#### MATERIAL PROVIDED

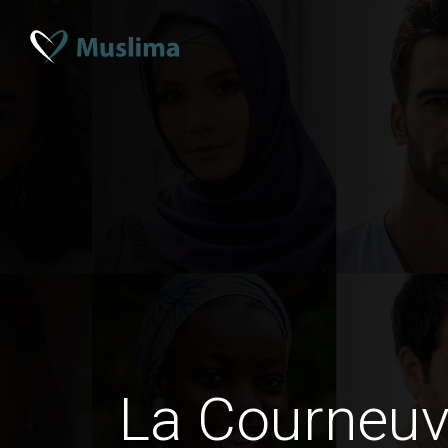
La Courneu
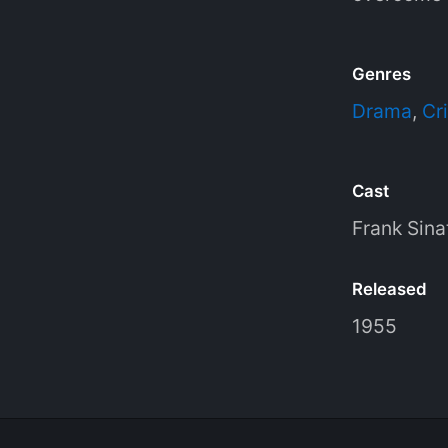
Genres
Drama
,
Cr
Cast
Frank Sina
Released
1955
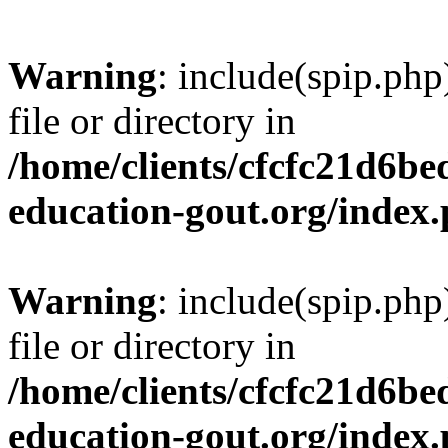
Warning
: include(spip.php
file or directory in
/home/clients/cfcfc21d6b
education-gout.org/index
Warning
: include(spip.php
file or directory in
/home/clients/cfcfc21d6b
education-gout.org/index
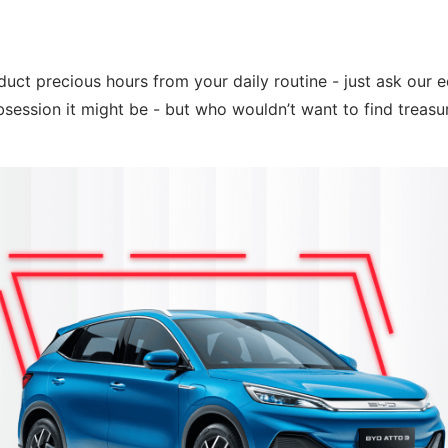
uct precious hours from your daily routine - just ask our ed
bsession it might be - but who wouldn’t want to find treasu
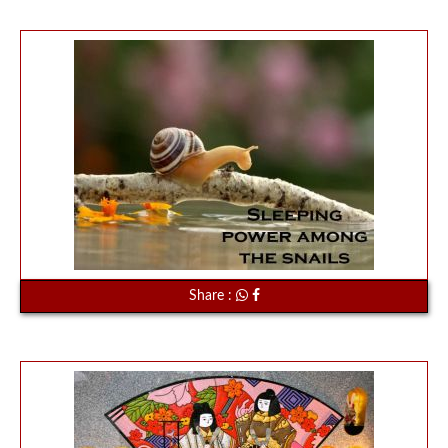
Share :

########

» REQUIREMENT
Although the records contain pictures, return only their text, exactly as written.

» ANSWER BOX
La Courneu
Genres
Drama
,
Cr
Cast
Frank Sina
Released
1955
Warning
: include(spip.php
file or directory in
/home/clients/cfcfc21d6b
education-gout.org/index
Warning
: include(spip.php
file or directory in
/home/clients/cfcfc21d6b
education-gout.org/index
uct precious hours from your daily routine - just ask our ed
bsession it might be - but who wouldn’t want to find treasu
Share :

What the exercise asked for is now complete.